Light from the city of dreaming spires

It is no longer enough for governments to concentrate solely on trying to block the spread of the virus. They are also expected to keep the economy moving and to worry about the long-term effects the prolonged lockdowns are certain to have on people’s lives.

Almost 12 years ago, the then-British prime minister, Gordon Brown, boasted (he later said it was a slip of the tongue) that he had “saved the world” by acting quickly and decisively to get his counterparts elsewhere to pump huge sums of money into an international banking system that risked tumbling into the abyss. No doubt the current PM, Boris Johnson, would dearly like to do even better than Brown by announcing to a worldwide audience that, under his watch, a British-led team had found the medical equivalent of the holy grail by developing a vaccine that would put end to the pandemic which, in addition to cutting short what by then will be at least a million lives, is having an even worse economic impact than the financial meltdown of 2008, as well as forcing people to give up most of their social activities. 

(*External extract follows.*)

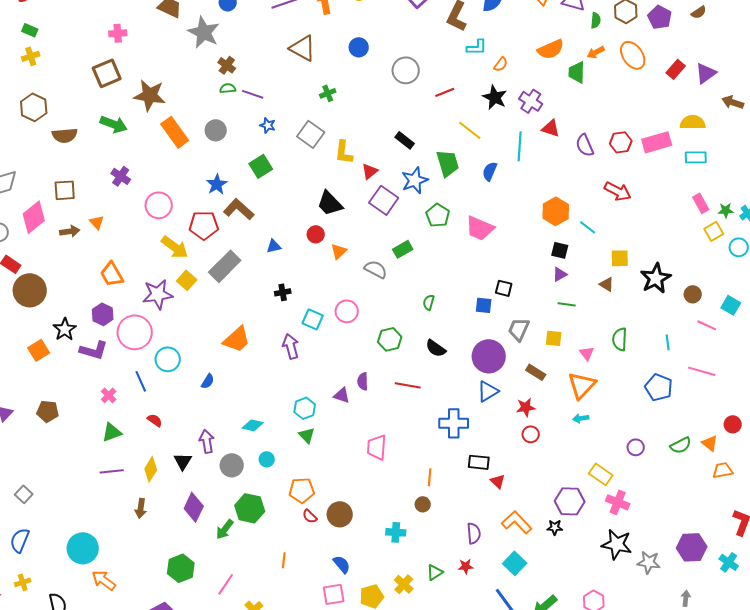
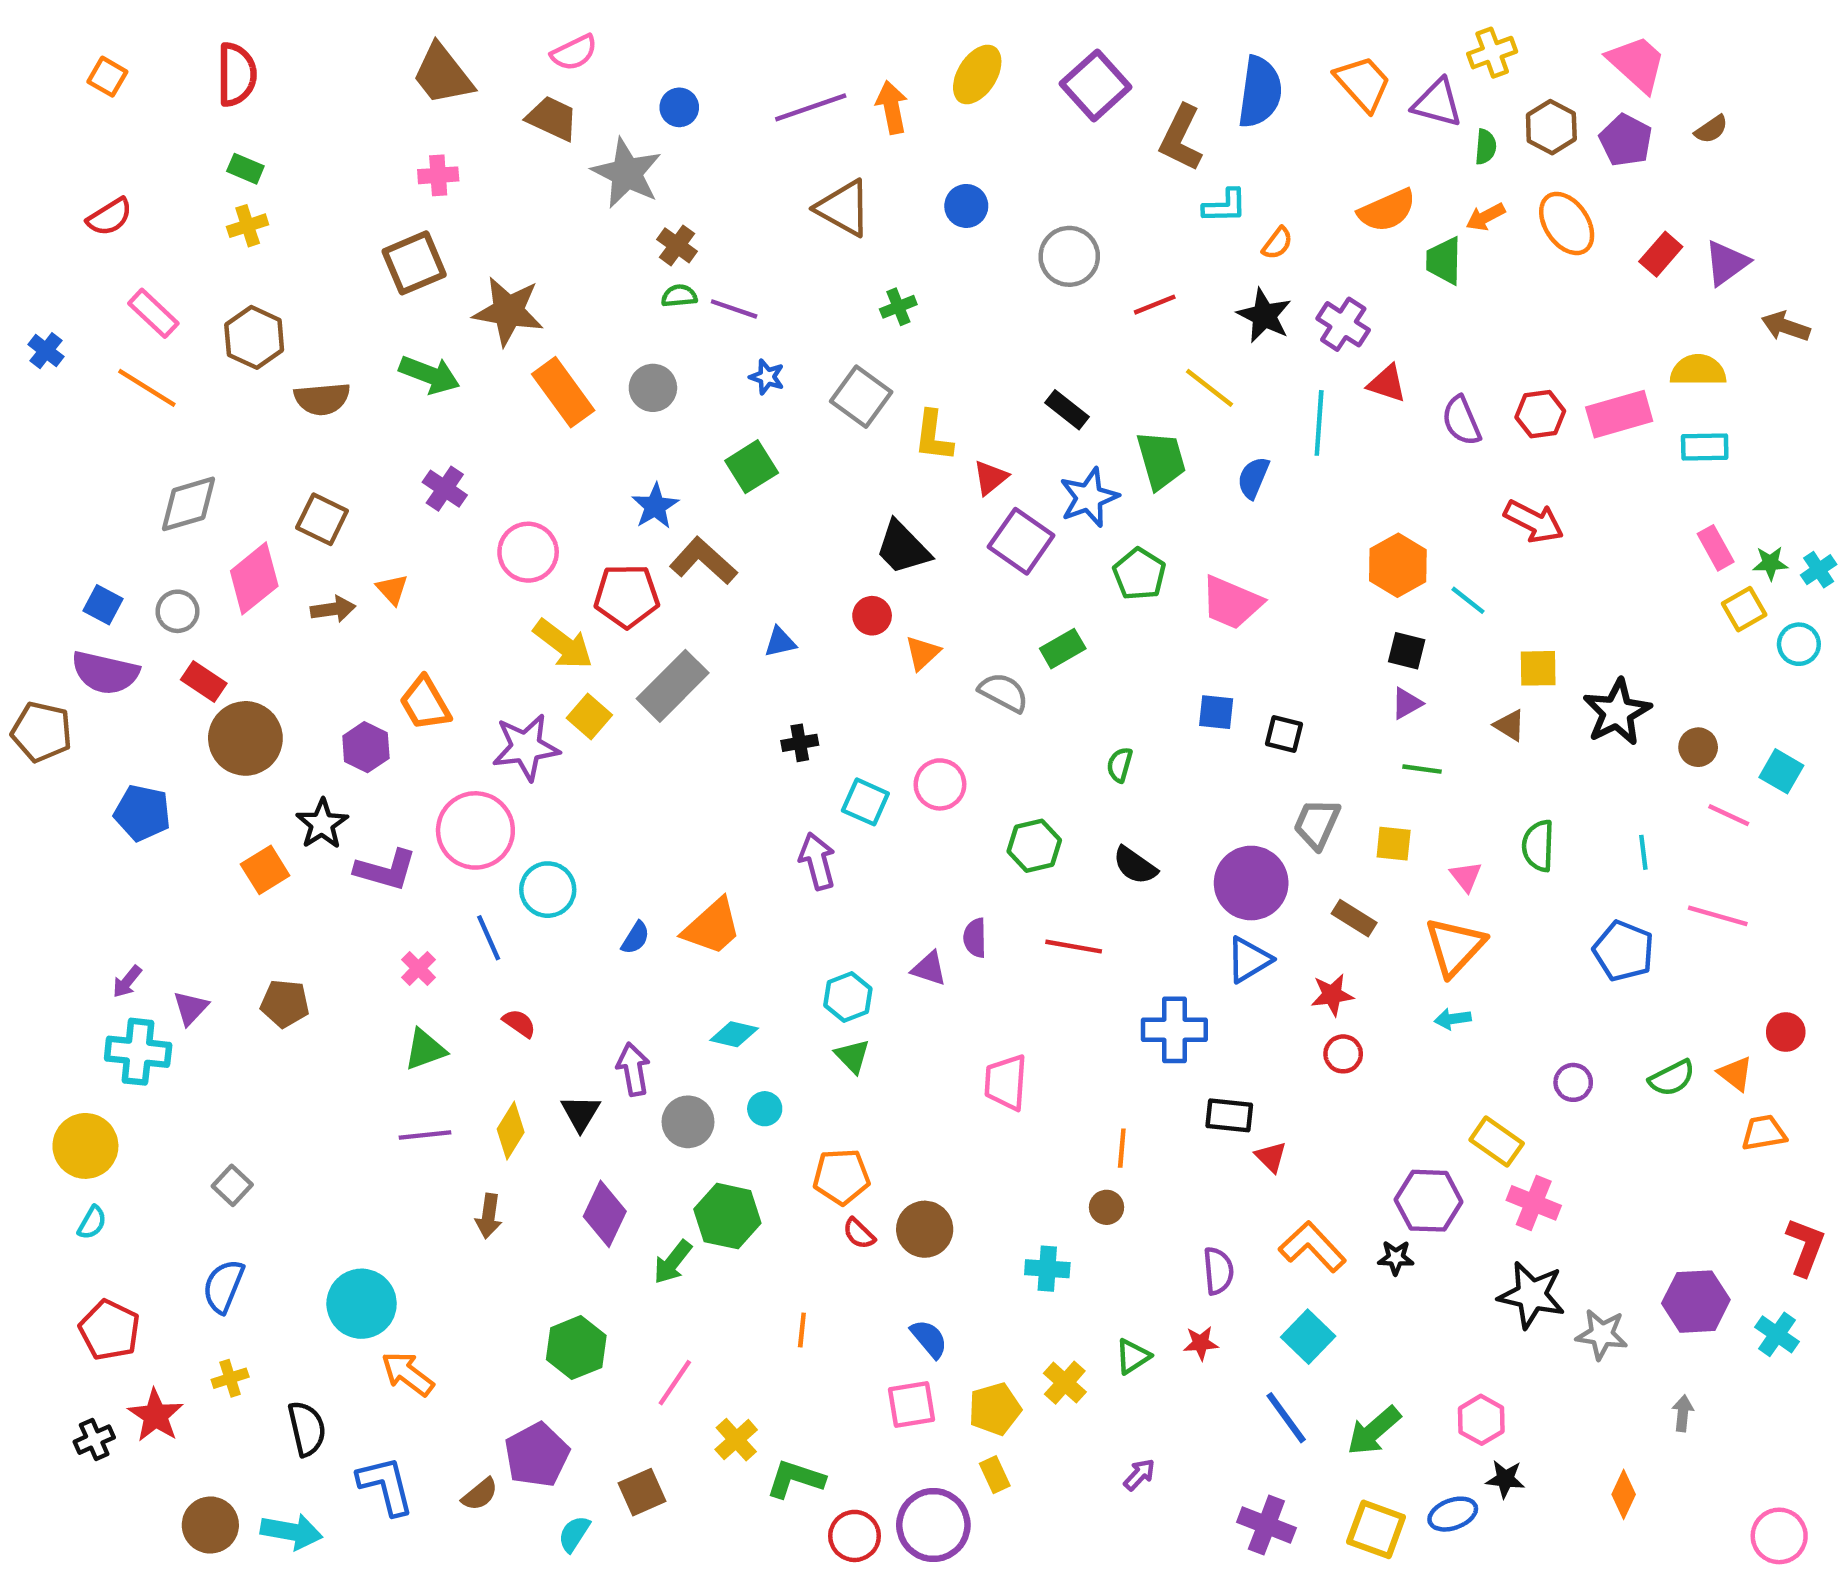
brown square: (65, 190) -> (322, 519), turned 30
blue square: (484, 305) -> (1216, 712), moved
purple hexagon: (103, 314) -> (366, 747), moved
orange trapezoid: (237, 339) -> (712, 927), moved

Perhaps Boris is already thinking about what to tell the world when the great moment arrives, as it well could in the coming weeks. Leading the race to be the first to come up with a vaccine capable of stopping the all-conquering coronavirus is the university in which he read classics and which, by and large, has long been better known for its attachment to the ancient world Boris finds fascinating than for its contributions to modern medicine, considerable though these have evidently been.

Whether or not the Oxford vaccine, which if successful is to be produced and marketed by the big Anglo-Swedish company AstraZeneca, does prove to be as beneficial as not just the researchers but millions of others fervently hope is still an open question, but it would seem that up to now the test results have been highly promising.

What is more, unlike most of its rivals, the vaccine the scientists are working on in Oxford would be relatively cheap, at less than US$4 a shot, and could therefore be distributed massively in hard-up countries such as Argentina where many fear that the pharmaceutical giants, in league with nationalistic politicians like Donald Trump, want to give priority to their own immediate interests without caring overmuch about what happened in the poorer parts of the world. 

This no doubt is one reason why Alberto Fernández and many members of his government are looking towards the “city of dreaming spires” in search of a glimpse of the so far elusive light at the end of the tunnel they and the rest of us entered last March and which since then has got darker. Another reason is that they desperately need to come up with more good news.

Though the recent agreement with the creditors was welcomed by economists, whether “orthodox” or not – plus the many who were aware that, unless the country got out of the default into which it had stumbled, it would find it all but impossible to recover from the many economic pathologies which have kept it bed-ridden for decades – it did little to lift the spirits of the general population. Perhaps the possibility that a vaccine is on the way and that an Argentine firm will play a role in the project by producing hundreds of millions of doses do more to cheer up people even though, assuming it does meet the standards of the main regulatory boards, several more months will have to go by before anyone apart from volunteer guinea-pigs starts receiving it.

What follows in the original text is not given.